Highly comprehensive resource for studying neural networks, complex networks, synchronization, passivity, and associated applications
Dynamical Behaviors of Multiweighted Complex Network Systems discusses the dynamical behaviors of various multiweighted complex dynamical networks, with detailed insight on synchronization for directed and undirected complex networks (CNs) with multiple state or delayed state couplings subject to recoverable attacks, along with passivity and synchronization for coupled neural networks with multi-weights (CNNMWs) by virtue of devised proportional-integral-derivative (PID) controllers.

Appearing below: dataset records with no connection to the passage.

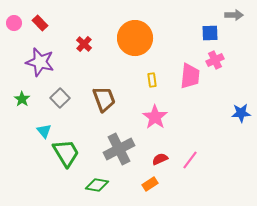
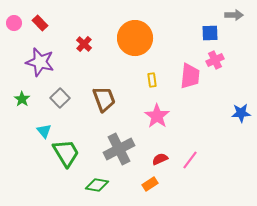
pink star: moved 2 px right, 1 px up
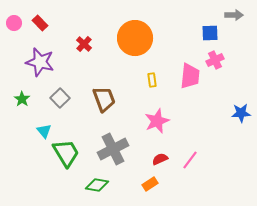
pink star: moved 5 px down; rotated 15 degrees clockwise
gray cross: moved 6 px left
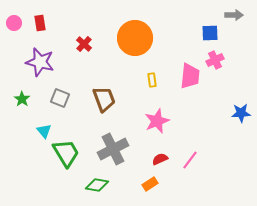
red rectangle: rotated 35 degrees clockwise
gray square: rotated 24 degrees counterclockwise
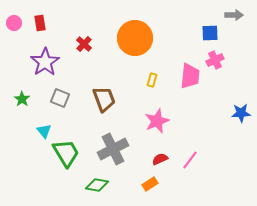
purple star: moved 5 px right; rotated 24 degrees clockwise
yellow rectangle: rotated 24 degrees clockwise
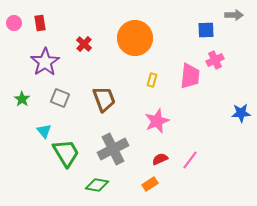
blue square: moved 4 px left, 3 px up
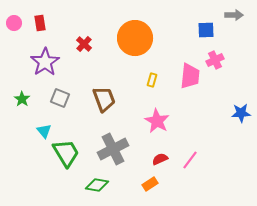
pink star: rotated 20 degrees counterclockwise
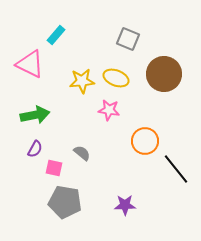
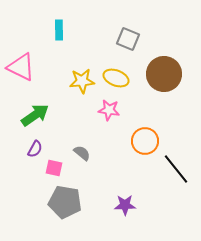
cyan rectangle: moved 3 px right, 5 px up; rotated 42 degrees counterclockwise
pink triangle: moved 9 px left, 3 px down
green arrow: rotated 24 degrees counterclockwise
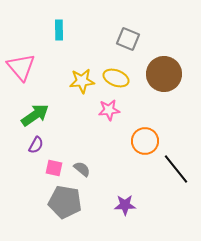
pink triangle: rotated 24 degrees clockwise
pink star: rotated 15 degrees counterclockwise
purple semicircle: moved 1 px right, 4 px up
gray semicircle: moved 16 px down
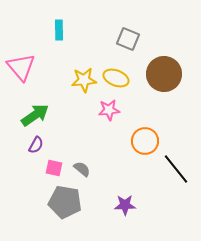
yellow star: moved 2 px right, 1 px up
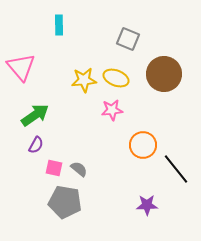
cyan rectangle: moved 5 px up
pink star: moved 3 px right
orange circle: moved 2 px left, 4 px down
gray semicircle: moved 3 px left
purple star: moved 22 px right
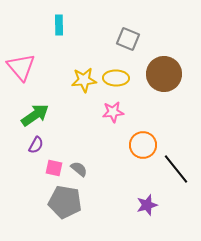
yellow ellipse: rotated 20 degrees counterclockwise
pink star: moved 1 px right, 2 px down
purple star: rotated 15 degrees counterclockwise
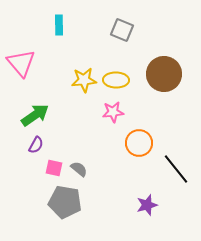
gray square: moved 6 px left, 9 px up
pink triangle: moved 4 px up
yellow ellipse: moved 2 px down
orange circle: moved 4 px left, 2 px up
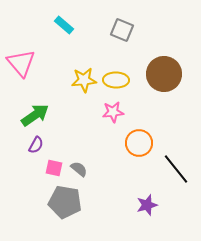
cyan rectangle: moved 5 px right; rotated 48 degrees counterclockwise
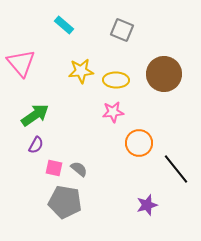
yellow star: moved 3 px left, 9 px up
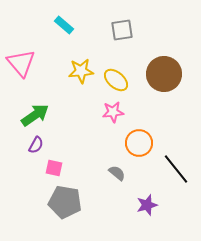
gray square: rotated 30 degrees counterclockwise
yellow ellipse: rotated 40 degrees clockwise
gray semicircle: moved 38 px right, 4 px down
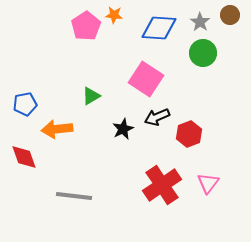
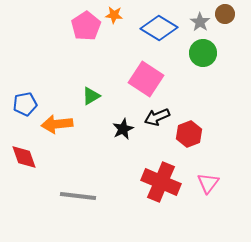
brown circle: moved 5 px left, 1 px up
blue diamond: rotated 27 degrees clockwise
orange arrow: moved 5 px up
red cross: moved 1 px left, 3 px up; rotated 33 degrees counterclockwise
gray line: moved 4 px right
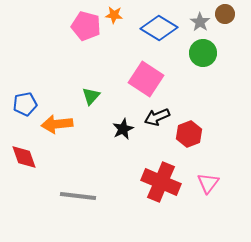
pink pentagon: rotated 24 degrees counterclockwise
green triangle: rotated 18 degrees counterclockwise
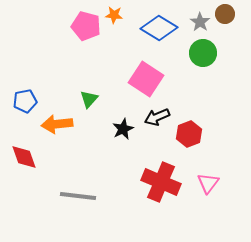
green triangle: moved 2 px left, 3 px down
blue pentagon: moved 3 px up
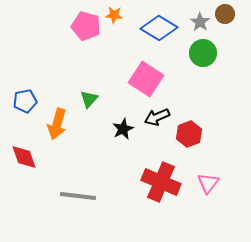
orange arrow: rotated 68 degrees counterclockwise
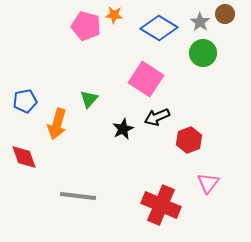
red hexagon: moved 6 px down
red cross: moved 23 px down
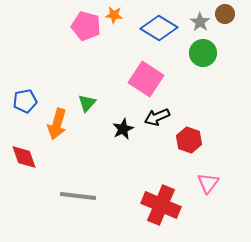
green triangle: moved 2 px left, 4 px down
red hexagon: rotated 20 degrees counterclockwise
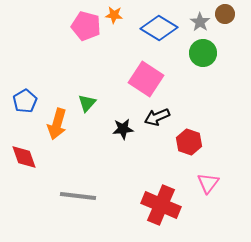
blue pentagon: rotated 20 degrees counterclockwise
black star: rotated 20 degrees clockwise
red hexagon: moved 2 px down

The book also investigates finite-time synchronization (FTS) and H-infinity synchronization for two types of coupled neural networks (CNNs) and focuses on finite-time passivity (FTP) and finite-time synchronization (FTS) for complex dynamical networks with multiple state/derivative couplings based on the proportional-derivative (PD) control method. Final chapters consider finite-time output synchronization and H-infinity output synchronization problems, and multiple weighted coupled reaction-diffusion neural networks (CRDNNs) with and without coupling delays.
Other topics covered in Dynamical Behaviors of Multiweighted Complex Network Systems include:
Criteria of FTP for complex dynamical networks with multiple state couplings (CDNMSCs), formulated by utilizing the PD controller
Finite-time passivity (FTP) concepts for the spatially and temporally systems with different dimensions of output and input
FTS and finite time H-infinity synchronization problems for CDNs with multiple state/derivative couplings by utilizing state feedback control approach and selecting suitable parameter adjustment schemes
Adaptive output synchronization and output synchronization of CDNs with multiple output or output derivative couplings, and other adaptive control schemes
Enabling readers to understand foundational concepts and grasp the latest research, Dynamical Behaviors of Multiweighted Complex Network Systems is essential for all who study neural networks, complex networks, synchronization, passivity, and their applications.